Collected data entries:
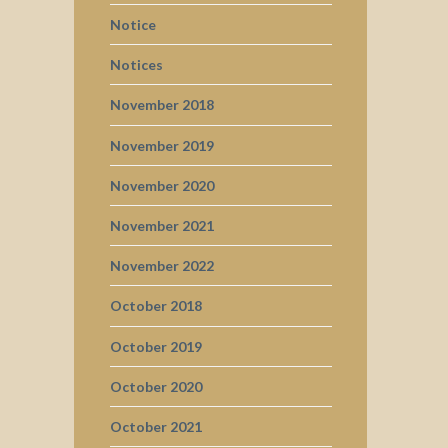
Notice
Notices
November 2018
November 2019
November 2020
November 2021
November 2022
October 2018
October 2019
October 2020
October 2021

YOUR TASK: Among the lines above, find the ones containing "November" and copy them.

WRITTEN SOLUTION:
November 2018
November 2019
November 2020
November 2021
November 2022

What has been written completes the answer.